Burada asıl geçerli gerçek şu:
En kapitalist devlette bile devlet, en kapitalist şirketi bile, doğru vceya yanlış olarak sıfırlama veya ihya etme gücüne sahip. Mutlak olarak sahip. Bunu 2007’den sonra ABD’de ve bizde de Şekerbank olayında gördük. Olmadık şirketler kurtarıldı, olmadık şirketler batırıldı. Üstüne bir de, aradan 15 yıl geçince özeleştiri bile yapıldı ama neye yarar?
Tabii, yeni bir gerçek de var:
Daha önce dolar milyarderi Peron, ABD başkanı olamadı ama bu kez Trump yalnızca parasıyla başkan oldu. Ancak, ironik olarak ve yukarıdaki tezin tersine, parasıyladan çok, bir siyasetçiden beter politik söylemi nedeniyle, en çok yalan politikacı olarak, seçildi.
Putin ise, ne para, ne başka şey kullanıyor. Devlet ve KGB geleneği nedeniyle başkan ve parayla da pek işi yok.
Keza İran’da ise, seçim teranesini geçelim, teokrasi var.
İngilter’de krallık var.
Üstüne de, 20. Yüzyıl’da birçok büyük hegemon birden çok kez iflas etmiş. 2017 hesabıyla Dünya’daki 200’e yakın devletin yarısı, yanılmış ve işlevsiz devlet durumunda.

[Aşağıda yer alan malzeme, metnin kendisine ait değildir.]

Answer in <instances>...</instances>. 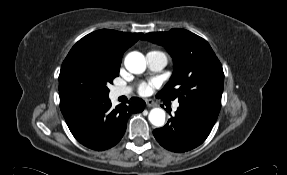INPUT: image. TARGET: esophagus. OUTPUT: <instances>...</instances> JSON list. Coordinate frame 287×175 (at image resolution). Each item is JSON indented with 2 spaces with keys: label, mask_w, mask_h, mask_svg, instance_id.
<instances>
[{
  "label": "esophagus",
  "mask_w": 287,
  "mask_h": 175,
  "mask_svg": "<svg viewBox=\"0 0 287 175\" xmlns=\"http://www.w3.org/2000/svg\"><path fill=\"white\" fill-rule=\"evenodd\" d=\"M145 102H146V105L148 107H155L156 106V104L150 99H147Z\"/></svg>",
  "instance_id": "1"
}]
</instances>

Bu durumda, paranın iktidarı ve iktidarın parayı getirmesi, yalnızca çöken bir tarih döneminin olgusunu imliyor, o kadar ki tarihte bu hep olagelmiş.
Diğer bir deyişle:
Tüm iktidar araçlarına ulaşma yolları çok fazla suiistimal edilirse, kullanılırsa, zorlanırsa, devreden çıkarlar ve işlevsizleşirler.
Keza, devletin varlığını ve işlevini çok zorlamak onu da devreden çıkarıyor. Bu, TC’de 1993 sonrasındaki 25 yılda aynen vaki oldu. Bugün TC’de devlet, % 50 bile yok.
Vurguluyorum:
Devlette para ve en azından görünen şaşaalı bir iktidar var ama devletsel işlevler, eksi gidiyor epeyidir. Altı boş bir kubbe yani bu.
Eh aslında, para ve iktidar da öyledir.
Eğitim, sağlık, yaşam kalitesi, o nedenle devleti daha çok devlet, asıl devlet yapar. Bunlar da tüm Dünya’da eksiye doğru limitleniyor epeyidir, emekçi hakları dahil, AB’de dahil.
Bir de göçmenler ve mülteciler % 5 olunca, devletlerin sabit nüfusluğu da ortada kalkıyor ve halksız devletler oluşuyor.